**Exercise:** Copy exactly the lines of the records below, and only those lines, beginning with the line that contains "2888 de Barbeyrac Jean I (1674-1744)" and ending with the line that contains "3857 de Wake William (1657-1737)".

**Saved data entries:**
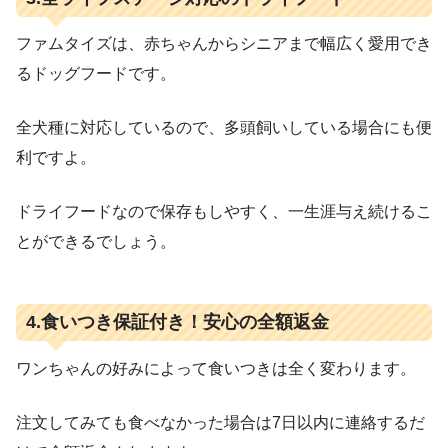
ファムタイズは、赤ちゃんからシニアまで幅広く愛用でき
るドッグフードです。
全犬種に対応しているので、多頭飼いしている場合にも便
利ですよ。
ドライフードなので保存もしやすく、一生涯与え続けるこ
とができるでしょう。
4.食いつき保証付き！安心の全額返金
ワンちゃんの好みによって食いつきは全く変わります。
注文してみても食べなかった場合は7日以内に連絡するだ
---
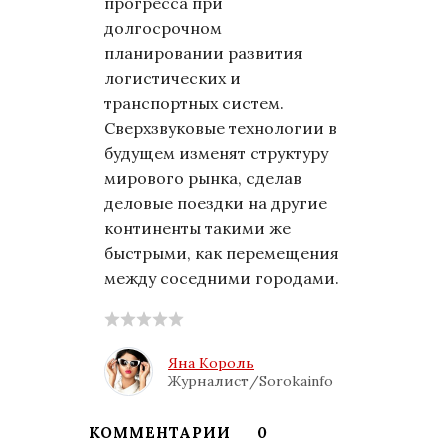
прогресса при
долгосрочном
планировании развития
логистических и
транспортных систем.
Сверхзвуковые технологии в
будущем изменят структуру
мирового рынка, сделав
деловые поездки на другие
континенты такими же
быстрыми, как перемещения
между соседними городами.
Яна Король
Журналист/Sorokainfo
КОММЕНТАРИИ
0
* * *
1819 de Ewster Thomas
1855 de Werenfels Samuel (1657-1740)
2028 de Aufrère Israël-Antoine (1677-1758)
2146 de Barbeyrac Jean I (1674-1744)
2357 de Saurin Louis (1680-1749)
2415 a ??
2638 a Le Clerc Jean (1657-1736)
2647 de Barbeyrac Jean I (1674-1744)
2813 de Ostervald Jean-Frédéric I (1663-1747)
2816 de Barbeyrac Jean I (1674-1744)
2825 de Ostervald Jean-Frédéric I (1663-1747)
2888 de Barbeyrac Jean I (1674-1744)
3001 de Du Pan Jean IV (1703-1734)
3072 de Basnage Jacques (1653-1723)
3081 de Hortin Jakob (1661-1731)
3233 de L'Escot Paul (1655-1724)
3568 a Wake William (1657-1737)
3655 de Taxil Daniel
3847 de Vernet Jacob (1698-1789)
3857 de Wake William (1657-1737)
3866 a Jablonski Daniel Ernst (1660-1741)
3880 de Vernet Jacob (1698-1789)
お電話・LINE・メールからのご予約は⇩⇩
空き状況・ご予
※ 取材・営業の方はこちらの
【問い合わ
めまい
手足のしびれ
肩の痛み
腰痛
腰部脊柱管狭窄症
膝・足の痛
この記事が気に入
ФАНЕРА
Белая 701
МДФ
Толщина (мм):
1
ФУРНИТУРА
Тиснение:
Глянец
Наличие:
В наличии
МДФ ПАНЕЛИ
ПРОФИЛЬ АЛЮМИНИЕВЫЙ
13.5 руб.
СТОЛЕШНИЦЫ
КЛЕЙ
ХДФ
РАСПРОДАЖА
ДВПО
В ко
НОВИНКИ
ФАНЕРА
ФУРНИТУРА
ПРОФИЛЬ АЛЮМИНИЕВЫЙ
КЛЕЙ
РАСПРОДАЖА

**Answer space:**
2888 de Barbeyrac Jean I (1674-1744)
3001 de Du Pan Jean IV (1703-1734)
3072 de Basnage Jacques (1653-1723)
3081 de Hortin Jakob (1661-1731)
3233 de L'Escot Paul (1655-1724)
3568 a Wake William (1657-1737)
3655 de Taxil Daniel
3847 de Vernet Jacob (1698-1789)
3857 de Wake William (1657-1737)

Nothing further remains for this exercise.